Second, that Yahweh interrupts his instructions for Ezekiel in v. 18 with an advance warning that his observers will ask for clarification of his actions suggests a strange or incomprehensible action. The meaning of joining two royal scepters would have been obvious. Third, if the two pieces of wood represented two royal houses, their unification flies in the face of the consistent witness not only of Ezekiel but of all the prophets that, while historically Israel was divided into two kingdoms, there was only one legitimate dynasty, the house of David. Nowhere is the union of the northern dynasty with the. Davidic house contemplated; on the contrary, the northern kingdom was considered an aberration from the beginning and all its kings illegitimate. Furthermore, the identification of the kingdom of Israel with any dynasty is studiously avoided. Ezekiel does not envision the unification of northern and southern dynasties, but the reunion of the kingdoms themselves. Here he takes 'extra pains to link these wooden objects with their respective nations rather than their kings, and in the interpretation to follow he will highlight Yahweh's activity of bringing the "descendants of Israel" to their own land and making them one nation. Furthermore, as already noted, it is difficult to imagine why Ezekiel would have used a term as general as ʿēṣ  when specific expressions like šebat and maṭṭeh were readily available. (Daniel I. Block, The Book of Ezekiel: Chapters 25-48 [New International Commentary on the Old Testament; Grand Rapids, Mich.: Eerdmans, 1998], 398-99)

 

Block favors the translation of a “writing tablet.” In support for such, he writes

 

Special pieces of wood. writing tablets. REB's rendering, "wooden tablet," reflects an ancient if uncommon interpretation of Ezekiel's ʿēṣîm. Targ. translates ʿēṣ as lwk, "tablet," the same word that is used of gillāyôn in Isa. 8:1. lwḥ (Heb. lûaḥ is cognate to Akk. lêu, a generic designation for "(wax-covered) writing board," or sets of writing boards consisting of two or more "leaves. " These boards were made of flat pieces of wood, and occasionally ivory or metal, covered on the writing surface with a compound of beeswax and 25 percent orpiment, into which a message would be etched. But some have argued that such writing boards were too luxurious for Ezekiel, a deported Hebrew living away from the urban center of Nippur. Papyrus, potsherds, and perhaps clay tablets would have been available to him, but not expensive writing boards, let alone the required beeswax compound. One may answer this challenge with two kinds of evidence.

 

First, extrabiblical sources point to a remarkable antiquity and breadth of distribution of writing boards.

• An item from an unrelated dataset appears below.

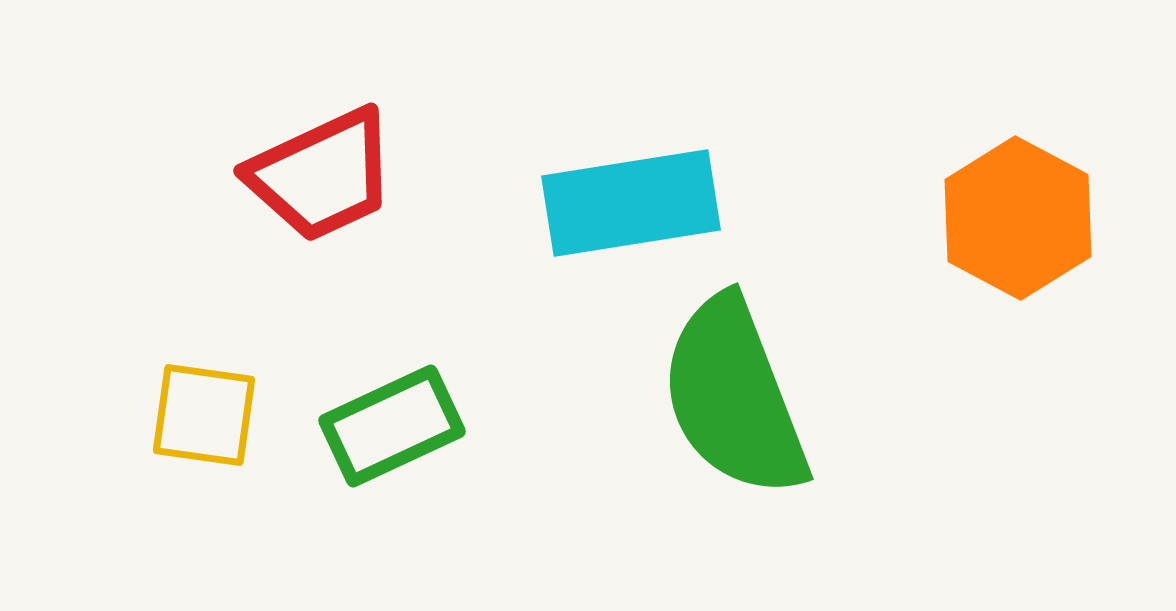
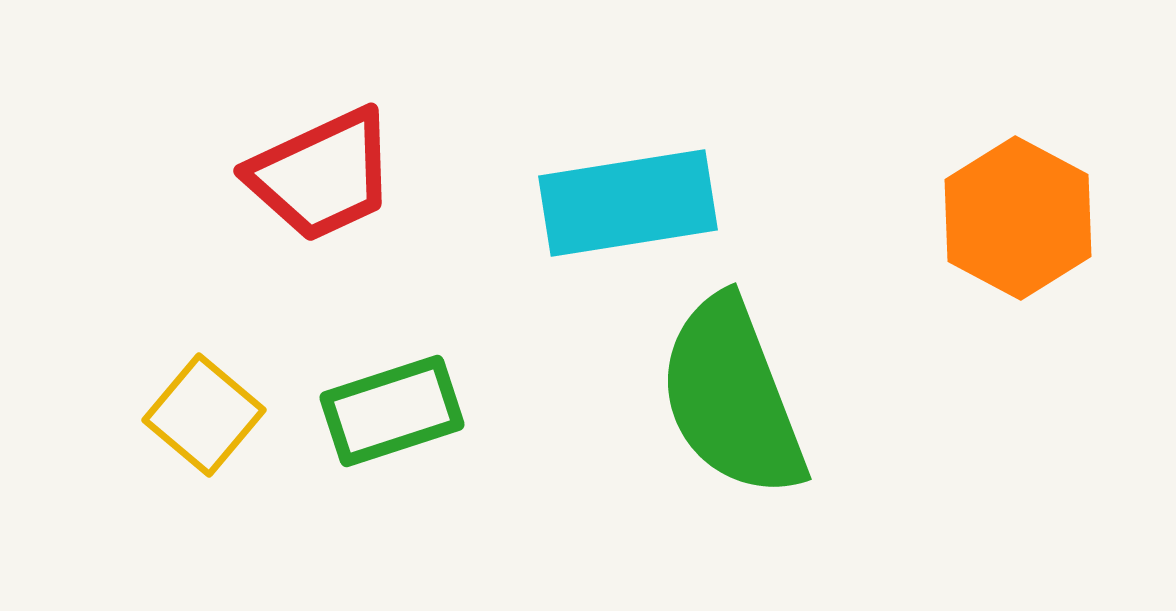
cyan rectangle: moved 3 px left
green semicircle: moved 2 px left
yellow square: rotated 32 degrees clockwise
green rectangle: moved 15 px up; rotated 7 degrees clockwise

To the east, their use in Mesopotamia is attested as early as the Sumerian and Old Babylonian periods. In the west, they are mentioned by the 5th-century-B.C. Greek historian Herodotus, who recounts an occasion on which Greeks passed along secret messages inscribed on a pair of folding tablets (δελιτιον διπτχον) covered with wax. Ugaritic and Hittite sources hint at the use of writing tablets in these cultures, and an 8th-century-B.C. north Syrian relief depicts such an object in the hand of a scribe. Until recently the oldest known exemplars were several writing boards found in Sargon's palace at Nimrud. However, the discovery of a diptych (two-leaved board) in the cargo of a 14th-century-B.C. Canaanite ship that sank at Ulu Butun off the coast of southwestern Turkey has pushed the evidence for such boards back six hundred years.

 

Second, several OT texts suggest familiarity with writing tablets. In Isa. 30:8 Yahweh instructs the prophet,

 

Go, write (kātab) it down on a tablet (lûaḥ);

Inscribe (ḥāqaq) it on a writing object (sēper),

That it may be with them in the future,

As an eternal witness.

 

This text compares with Hab.2:2:

 

Record (kātab) the vision;

Transcribe it clearly (bē’ērr) on the tablets (hallûḥôt),

So a herald may run with it.

 

While these passages do not identify the materials on which the prophets were to transcribe their texts, wooden tablets are plausible. Writing boards were more expensive than other materials, but given the antiquity and widespread distribution of the evidence, Ezekiel must have been familiar with them, and may even have possessed some of his own leaves. The present royal message presents a worthy subject to be recorded on these special objects. (Ibid., 399-401)


This is another nail in the coffin of the thesis that  עֵץ in Ezek 37 does not refer to an object one uses to record a text.